What this task involves. Upon reaching the line containing "Write a Review", output that line and all remaining lines exactly, through the end of the entries, and output nothing before it.

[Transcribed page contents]
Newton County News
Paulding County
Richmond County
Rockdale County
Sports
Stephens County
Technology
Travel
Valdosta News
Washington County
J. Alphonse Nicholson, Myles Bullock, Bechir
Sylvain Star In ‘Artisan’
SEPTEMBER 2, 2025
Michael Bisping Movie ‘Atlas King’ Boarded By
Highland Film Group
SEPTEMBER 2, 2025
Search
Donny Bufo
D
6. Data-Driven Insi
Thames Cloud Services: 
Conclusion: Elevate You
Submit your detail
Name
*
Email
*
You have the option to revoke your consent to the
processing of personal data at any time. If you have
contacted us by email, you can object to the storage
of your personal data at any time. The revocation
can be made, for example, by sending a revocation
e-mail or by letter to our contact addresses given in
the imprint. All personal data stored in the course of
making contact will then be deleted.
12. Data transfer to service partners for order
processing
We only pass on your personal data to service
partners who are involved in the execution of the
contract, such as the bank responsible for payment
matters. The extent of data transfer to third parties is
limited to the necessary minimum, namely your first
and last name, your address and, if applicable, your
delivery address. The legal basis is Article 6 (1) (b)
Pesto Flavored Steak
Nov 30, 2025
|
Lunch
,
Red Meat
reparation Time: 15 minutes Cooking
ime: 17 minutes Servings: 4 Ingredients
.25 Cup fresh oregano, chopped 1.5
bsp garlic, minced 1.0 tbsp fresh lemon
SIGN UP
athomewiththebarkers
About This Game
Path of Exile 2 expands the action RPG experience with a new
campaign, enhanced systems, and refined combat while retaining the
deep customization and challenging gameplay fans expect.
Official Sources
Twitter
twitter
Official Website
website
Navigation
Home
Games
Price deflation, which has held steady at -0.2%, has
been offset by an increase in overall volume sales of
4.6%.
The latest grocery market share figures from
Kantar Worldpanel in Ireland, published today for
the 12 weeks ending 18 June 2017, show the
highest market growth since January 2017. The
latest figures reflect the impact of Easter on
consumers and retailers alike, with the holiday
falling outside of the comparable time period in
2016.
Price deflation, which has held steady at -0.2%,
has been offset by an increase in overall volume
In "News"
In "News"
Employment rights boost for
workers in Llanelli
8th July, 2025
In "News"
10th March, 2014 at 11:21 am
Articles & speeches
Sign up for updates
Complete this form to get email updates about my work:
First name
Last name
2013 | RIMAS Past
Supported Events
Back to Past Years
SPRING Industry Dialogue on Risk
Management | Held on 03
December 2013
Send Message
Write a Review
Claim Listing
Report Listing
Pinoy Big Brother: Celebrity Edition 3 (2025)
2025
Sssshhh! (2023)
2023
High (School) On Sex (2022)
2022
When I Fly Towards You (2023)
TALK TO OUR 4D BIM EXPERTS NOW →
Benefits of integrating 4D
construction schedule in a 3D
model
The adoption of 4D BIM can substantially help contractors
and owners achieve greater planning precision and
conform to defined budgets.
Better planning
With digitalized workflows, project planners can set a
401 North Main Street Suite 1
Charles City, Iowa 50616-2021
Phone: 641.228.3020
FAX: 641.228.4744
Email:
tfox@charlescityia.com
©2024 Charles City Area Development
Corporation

Result of this task.
Write a Review
Claim Listing
Report Listing
Pinoy Big Brother: Celebrity Edition 3 (2025)
2025
Sssshhh! (2023)
2023
High (School) On Sex (2022)
2022
When I Fly Towards You (2023)
TALK TO OUR 4D BIM EXPERTS NOW →
Benefits of integrating 4D
construction schedule in a 3D
model
The adoption of 4D BIM can substantially help contractors
and owners achieve greater planning precision and
conform to defined budgets.
Better planning
With digitalized workflows, project planners can set a
401 North Main Street Suite 1
Charles City, Iowa 50616-2021
Phone: 641.228.3020
FAX: 641.228.4744
Email:
tfox@charlescityia.com
©2024 Charles City Area Development
Corporation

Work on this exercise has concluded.